John Green's Looking For Alaska, his first novel and arguably his most beloved, has been stuck in development limbo over at Paramount Pictures for over 10 years, and now there's even more drama that might delay the big screen adaptation even further. (Full Disclosure: MTV and Paramount Pictures are both owned by Viacom.)
On February 18, the best-selling author took to Twitter to express his frustrations with the studio and their handling of the Looking For Alaska film. In a series of now-deleted tweets, he claims that the studio won't even return his calls.
"I don't think they like me," he tweeted. "The feeling is profoundly mutual. So I can't even get someone to answer the telephone, let alone cast a movie."
This is devastating news, especially after Looking For Alaska seemed to be making so much progress. The success of Green's first book-to-movie adaptation, The Fault In Our Stars, seemed to have breathed new life into Alaska. Finally, it looked like Miles "Pudge" Halter's coming-of-age tale was headed to the big screen.
Last February, the writing duo behind TFIOS and Paper Towns -- Scott Neustadter and Michael H. Weber -- reportedly teamed up once again to pen the screenplay for Looking For Alaska. Then, in June, Green announced that Rebecca Thomas had signed on to direct the feature.
However, late last year production was delayed because of casting woes. The studio was reportedly having trouble finding its Alaska. Things went from bad to worse when Green announced that he was "not involved in the project in any way" in a January Vlogbrothers update. "I'm not going to lie," he said, "It definitely bums me out."
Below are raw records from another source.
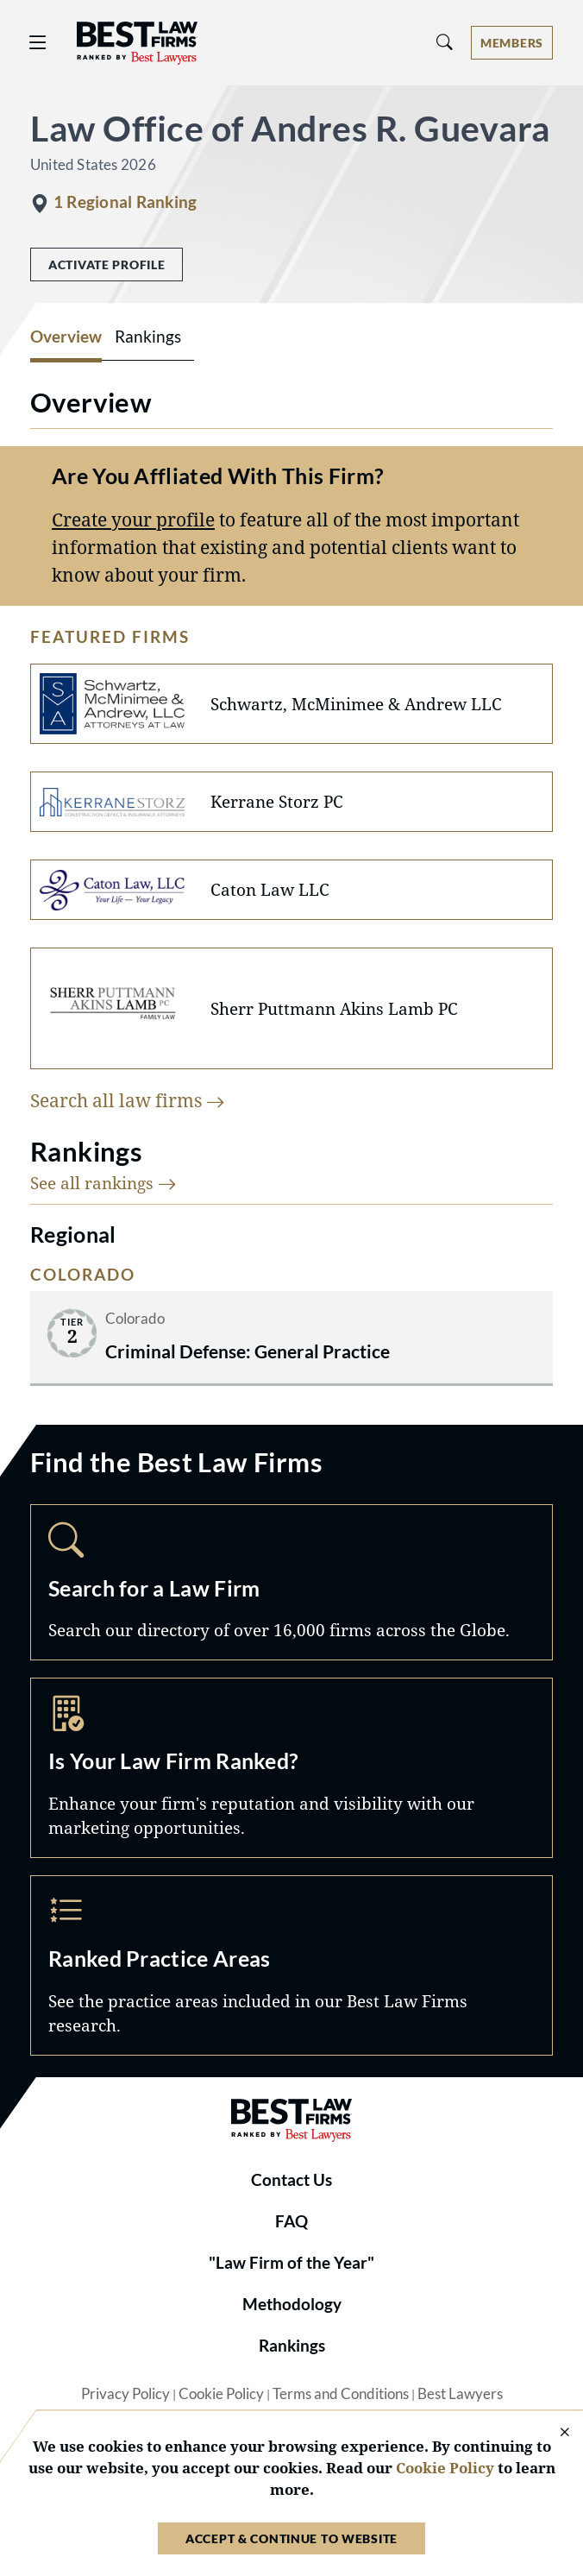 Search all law (127, 1099)
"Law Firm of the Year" (291, 2262)
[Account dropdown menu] (512, 43)
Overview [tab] (66, 336)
It bums us out, too. Alaska is a special book. It doesn't sugarcoat death; instead, it asks questions, as we all do. Death is confusing and awful and horrible and painful, but mostly, it just leaves us wanting to know more -- and in some cases, why. While Looking For Alaska doesn’t have all the answers, in a way, that's the most perfect ending of them all.
Hopefully, Paramount and Green can find a way to work together because imagining this movie without Green's involvement is like trying to picture Pudge without the Colonel -- it just doesn't work.